#### Required work
Filter the entries for the word "Molenwaard". Copy each line in which it occurs.

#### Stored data

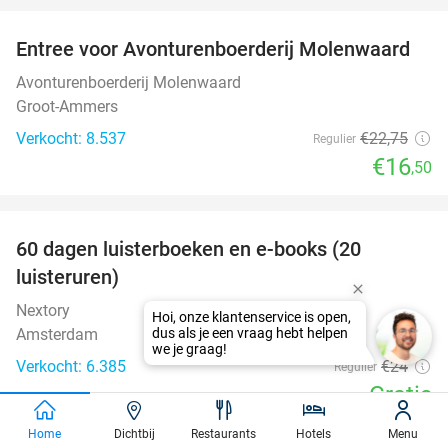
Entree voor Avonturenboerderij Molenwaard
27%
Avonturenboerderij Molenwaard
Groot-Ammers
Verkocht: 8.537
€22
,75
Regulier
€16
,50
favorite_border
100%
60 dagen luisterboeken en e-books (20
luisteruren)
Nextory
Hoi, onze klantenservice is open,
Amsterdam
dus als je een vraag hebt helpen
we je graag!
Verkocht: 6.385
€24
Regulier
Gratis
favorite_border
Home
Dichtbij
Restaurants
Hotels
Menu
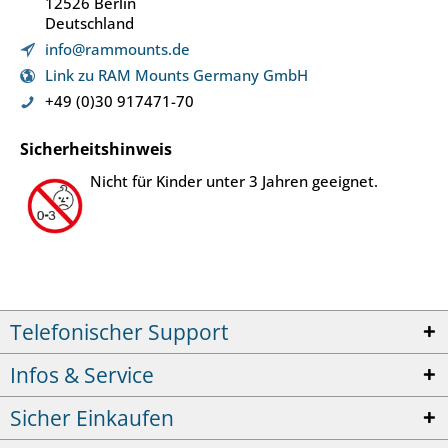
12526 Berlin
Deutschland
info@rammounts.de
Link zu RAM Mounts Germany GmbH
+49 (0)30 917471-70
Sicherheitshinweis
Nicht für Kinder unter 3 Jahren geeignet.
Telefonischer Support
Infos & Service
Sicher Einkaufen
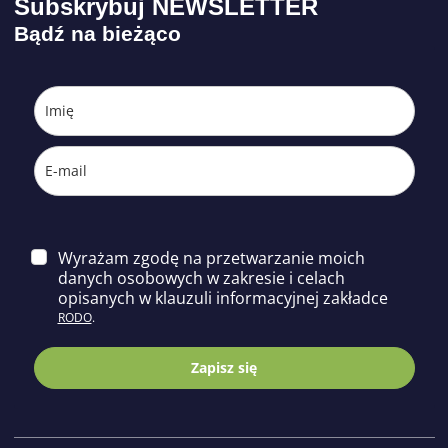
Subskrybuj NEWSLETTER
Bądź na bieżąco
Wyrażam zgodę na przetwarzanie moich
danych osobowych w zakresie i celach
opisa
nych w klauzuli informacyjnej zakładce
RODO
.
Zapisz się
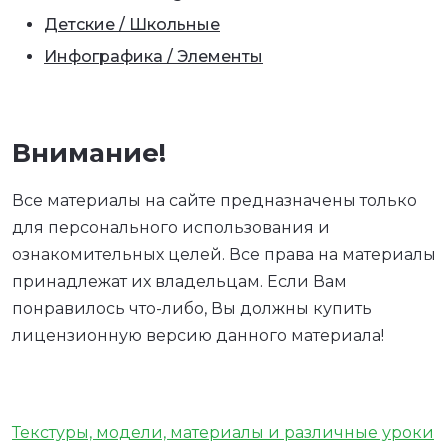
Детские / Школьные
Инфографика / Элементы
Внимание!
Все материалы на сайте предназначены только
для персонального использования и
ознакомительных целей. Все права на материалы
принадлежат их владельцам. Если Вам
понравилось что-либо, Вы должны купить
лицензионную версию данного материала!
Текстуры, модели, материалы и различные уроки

#### Response
Entree voor Avonturenboerderij Molenwaard
Avonturenboerderij Molenwaard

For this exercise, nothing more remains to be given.